Example: querying the three chains present in 1vfb.pdb:
sbl-pdb-parse.py -f 1vfb.pdb PDB_utils processing file 1vfb.pdb with num chains 3 pdbid:1vfb.pdb model idx:0 chain_id:A aa_in_primary_seq:107 aa_in_struct:107 resid_min:1 resid_max:107 resid_span:107 107 ; DIVLTQSPASLSASVGETVTITCRASGNIHNYLAWYQQKQGKSPQLLVYYTTTLADGVPSRFSGSGSGTQYSLKINSLQPEDFGSYYCQHFWSTPRTFGGGTKLEIK
Implementation
A direct use of the modules and PDB from Bio, and MMCIFParser + PDBIO from Bio.PDB.
Rendering PDB files
Script
sbl-pdb-render.py. A script calling pymol to render a set of structures. The main options are:
- –idir to render all files in a directory.
- -f/–fnames to pass a list of files
- -F/–fname to pass a file containing a list of files
- -A to pass a text file containing filenames of AlphaFold reconstructions i.e. files prefixed with AF-*.
- –AFcol to exploit the temperature factors as pLDDT values and color code the residues accordingly.
- –odir to provide the file containing the png files generated.
- –R/–range to passe a range of pLDDT values and plot those amino acids only
Example: the following dumps a picture for each structure in the input directory, with AlphaFold's pLDDT coloring scheme:
sbl-pdb-render.py –idir ~/render-structures -o ~/render-structures –AFcol
Figures automatically rendered, using the AlphaFold coloring scheme. AlphaFold2 models: Homo Sapiens: AF-P15121-F1-model_v4; Drosophila melanogaster: AF-Q9VQS4-F1-model_v4; Homo Sapiens: AF-Q02817-F15-model_v4
Implementation
A direct use of pymol via the python module pymol_cmd.
Aligning models
Script
sbl-pdb-align.py. A simple script providing pairwise sequence and structure alignments:
- Two sequences: uses PairwiseAligner from Bio.Align to align two sequences.

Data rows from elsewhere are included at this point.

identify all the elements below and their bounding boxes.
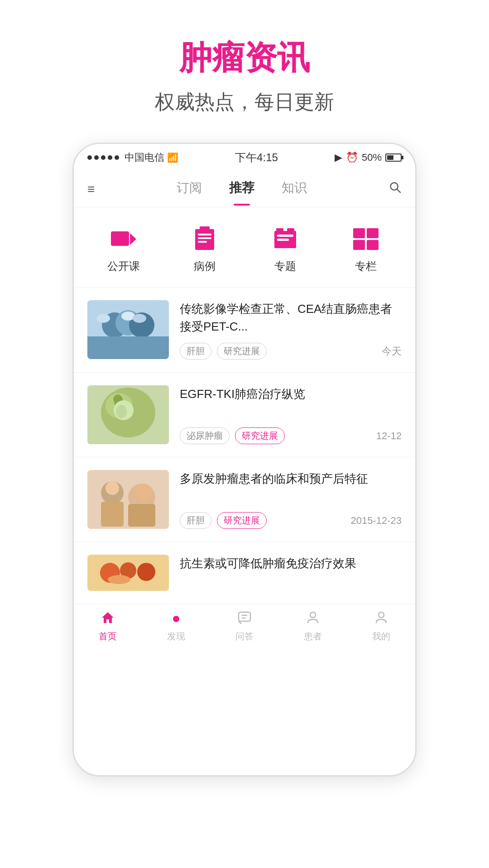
article-thumb-3 xyxy=(87,470,169,529)
tag-gangdan2: 肝胆 xyxy=(180,512,211,529)
category-column-label: 专栏 xyxy=(355,259,377,273)
tag-research2: 研究进展 xyxy=(235,427,285,444)
signal-dot-5 xyxy=(115,155,119,160)
category-open-class-label: 公开课 xyxy=(107,259,140,273)
nav-patient-label: 患者 xyxy=(304,630,322,643)
video-icon xyxy=(108,225,139,253)
nav-discover[interactable]: 发现 xyxy=(142,604,211,649)
article-content-1: 传统影像学检查正常、CEA结直肠癌患者接受PET-C... 肝胆 研究进展 今天 xyxy=(180,300,402,360)
tab-subscribe[interactable]: 订阅 xyxy=(177,179,202,199)
nav-home[interactable]: 首页 xyxy=(74,604,142,649)
category-cases[interactable]: 病例 xyxy=(189,225,221,273)
svg-rect-14 xyxy=(276,228,283,232)
article-item[interactable]: 多原发肿瘤患者的临床和预产后特征 肝胆 研究进展 2015-12-23 xyxy=(74,457,415,542)
discover-dot xyxy=(173,616,179,622)
category-topics-label: 专题 xyxy=(274,259,296,273)
wifi-icon: 📶 xyxy=(167,152,178,163)
svg-rect-37 xyxy=(101,502,124,527)
svg-rect-24 xyxy=(87,336,169,359)
category-column[interactable]: 专栏 xyxy=(350,225,382,273)
tag-research1: 研究进展 xyxy=(217,343,267,360)
category-topics[interactable]: 专题 xyxy=(269,225,301,273)
svg-point-33 xyxy=(116,405,127,418)
svg-marker-46 xyxy=(102,612,114,623)
nav-qa[interactable]: 问答 xyxy=(211,604,279,649)
tag-urinary: 泌尿肿瘤 xyxy=(180,427,230,444)
menu-icon[interactable]: ≡ xyxy=(87,182,95,197)
page-subtitle: 权威热点，每日更新 xyxy=(155,89,334,115)
svg-rect-16 xyxy=(353,228,365,238)
article-title-1: 传统影像学检查正常、CEA结直肠癌患者接受PET-C... xyxy=(180,300,402,336)
nav-discover-label: 发现 xyxy=(167,630,185,643)
location-icon: ▶ xyxy=(335,152,342,163)
discover-icon xyxy=(173,611,179,628)
qa-icon xyxy=(238,611,251,628)
signal-dot-1 xyxy=(87,155,92,160)
svg-rect-8 xyxy=(198,241,207,243)
article-content-4: 抗生素或可降低肿瘤免疫治疗效果 xyxy=(180,555,402,591)
svg-rect-25 xyxy=(96,314,110,323)
svg-point-39 xyxy=(105,481,119,495)
svg-rect-27 xyxy=(133,314,146,323)
carrier-name: 中国电信 xyxy=(125,151,164,164)
nav-items: 订阅 推荐 知识 xyxy=(95,179,389,199)
nav-mine-label: 我的 xyxy=(372,630,390,643)
svg-point-40 xyxy=(136,484,152,500)
search-icon[interactable] xyxy=(389,181,402,197)
signal-dot-3 xyxy=(101,155,105,160)
article-meta-3: 肝胆 研究进展 2015-12-23 xyxy=(180,512,402,529)
patient-icon xyxy=(306,611,320,628)
svg-rect-15 xyxy=(287,228,294,232)
article-meta-2: 泌尿肿瘤 研究进展 12-12 xyxy=(180,427,402,444)
article-date-3: 2015-12-23 xyxy=(350,515,402,527)
svg-line-1 xyxy=(397,189,401,193)
svg-rect-12 xyxy=(277,235,293,237)
svg-point-45 xyxy=(108,575,130,584)
article-thumb-2 xyxy=(87,385,169,444)
article-item[interactable]: 抗生素或可降低肿瘤免疫治疗效果 xyxy=(74,542,415,604)
article-thumb-1 xyxy=(87,300,169,359)
tag-research3: 研究进展 xyxy=(217,512,267,529)
article-date-1: 今天 xyxy=(382,345,402,358)
home-icon xyxy=(101,611,115,628)
page-header: 肿瘤资讯 权威热点，每日更新 xyxy=(155,0,334,134)
svg-rect-4 xyxy=(195,229,214,250)
article-item[interactable]: 传统影像学检查正常、CEA结直肠癌患者接受PET-C... 肝胆 研究进展 今天 xyxy=(74,288,415,373)
page-title: 肿瘤资讯 xyxy=(155,36,334,80)
svg-rect-6 xyxy=(198,234,211,235)
article-content-3: 多原发肿瘤患者的临床和预产后特征 肝胆 研究进展 2015-12-23 xyxy=(180,470,402,529)
category-section: 公开课 病例 xyxy=(74,207,415,288)
bottom-nav: 首页 发现 问答 xyxy=(74,604,415,649)
battery-fill xyxy=(387,155,393,160)
svg-point-52 xyxy=(379,612,384,618)
signal-dots xyxy=(87,155,119,160)
svg-point-44 xyxy=(137,563,155,581)
signal-dot-4 xyxy=(108,155,112,160)
nav-home-label: 首页 xyxy=(99,630,117,643)
svg-rect-19 xyxy=(367,240,379,250)
status-time: 下午4:15 xyxy=(235,150,278,165)
svg-rect-2 xyxy=(111,231,129,246)
svg-rect-18 xyxy=(353,240,365,250)
alarm-icon: ⏰ xyxy=(346,152,358,163)
battery-icon xyxy=(385,153,402,162)
category-open-class[interactable]: 公开课 xyxy=(107,225,140,273)
tab-recommend[interactable]: 推荐 xyxy=(229,179,254,199)
article-list: 传统影像学检查正常、CEA结直肠癌患者接受PET-C... 肝胆 研究进展 今天 xyxy=(74,288,415,604)
nav-mine[interactable]: 我的 xyxy=(347,604,415,649)
article-item[interactable]: EGFR-TKI肺癌治疗纵览 泌尿肿瘤 研究进展 12-12 xyxy=(74,373,415,457)
signal-dot-2 xyxy=(94,155,99,160)
battery-percent: 50% xyxy=(362,152,382,163)
svg-rect-9 xyxy=(200,226,210,231)
svg-marker-3 xyxy=(130,233,136,245)
svg-rect-13 xyxy=(277,239,289,241)
tab-knowledge[interactable]: 知识 xyxy=(282,179,307,199)
svg-rect-7 xyxy=(198,237,211,239)
nav-tabs: ≡ 订阅 推荐 知识 xyxy=(74,171,415,207)
nav-patient[interactable]: 患者 xyxy=(278,604,347,649)
tag-gangdan: 肝胆 xyxy=(180,343,211,360)
article-meta-1: 肝胆 研究进展 今天 xyxy=(180,343,402,360)
svg-point-0 xyxy=(391,183,398,190)
article-title-4: 抗生素或可降低肿瘤免疫治疗效果 xyxy=(180,555,402,572)
article-title-3: 多原发肿瘤患者的临床和预产后特征 xyxy=(180,470,402,488)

- Two structures that is subsets of residues of two chains: rotates/translates one set of atoms on top of another to minimize RMSD. Also rewrite the second structure in a PDB file to ease visualization. NB: the atoms used are N, CA, and C atoms (no side-chain atom).
See all options with –help.
Implementation
The sequence alignment relies on the PairwiseAligner module.
The structural alignment relies on the Bio.PDB.Superimposer module.